Before testing the model on the hybrid ensemble, the dataset is passed to each of the seven machine learning algorithms, i.e., logistic regression, random forest classifier, etc., to test the performance in terms of different evaluation metrics. Hybrid ensemble of the different algorithms is combined and passed to the stacking classifier the results of the experimentation on various algorithms along with the stacking classifier are as shown in Table 4. Ensemble model surpasses the individual models on the WDBC dataset with the accuracy of 0.98% for the prediction of breast cancer on different independent features of the dataset like radius, smoothness, concavity, etc.

Table 4 Comparison of individual model with the ensemble model

5 Conclusion

Breast cancer is one of the most deadly diseases, impacting millions of women worldwide. As a result, any advancement in cancer illness diagnosis and prediction is vital for healthy living. Machine learning-based illness detection has proven to be quite valuable for the early detection of a variety of fatal diseases. This study uses the WDBC dataset for breast cancer diagnosis using a novel ensemble method. In the research work, seven different machine learning models are hybridized and sent to a stacking classifier for malignancy diagnosis. The proposed hybrid ensemble was found to be more effective than the individual model like KNN, extra tree classifier, SVC, etc.

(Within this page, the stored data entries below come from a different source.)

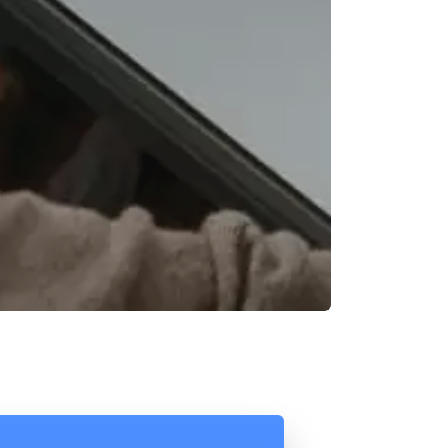
Reunión online
Chat Online
Nuestros ejecutivos le enviarán un correo
Cotización
electrónico con el enlace a Meet para la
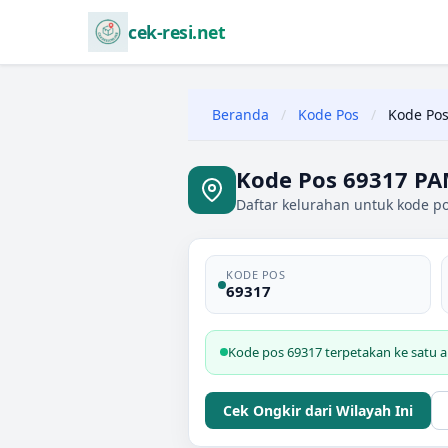
cek-resi.net
Beranda
/
Kode Pos
/
Kode Pos
Kode Pos 69317 P
Daftar kelurahan untuk kode 
KODE POS
69317
Kode pos 69317 terpetakan ke satu
Cek Ongkir dari Wilayah Ini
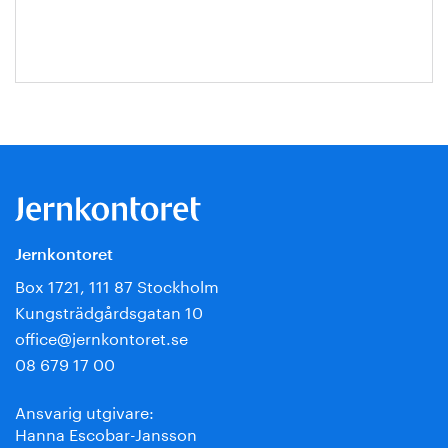
Jansson
Jernkontoret
Box 1721, 111 87 Stockholm
Kungsträdgårdsgatan 10
office@jernkontoret.se
08 679 17 00
Ansvarig utgivare:
Hanna Escobar-Jansson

In future work, feature selection can be utilized to determine the most relevant features to provide to the algorithms and investigate their impact on the outcomes. The findings can also be tested against a range of breast cancer databases. In addition to breast cancer, the suggested ensemble model can be used to diagnose a variety of diseases. Moreover, in a future study, numerous optimization and parallel computing approaches can increase the model’s performance.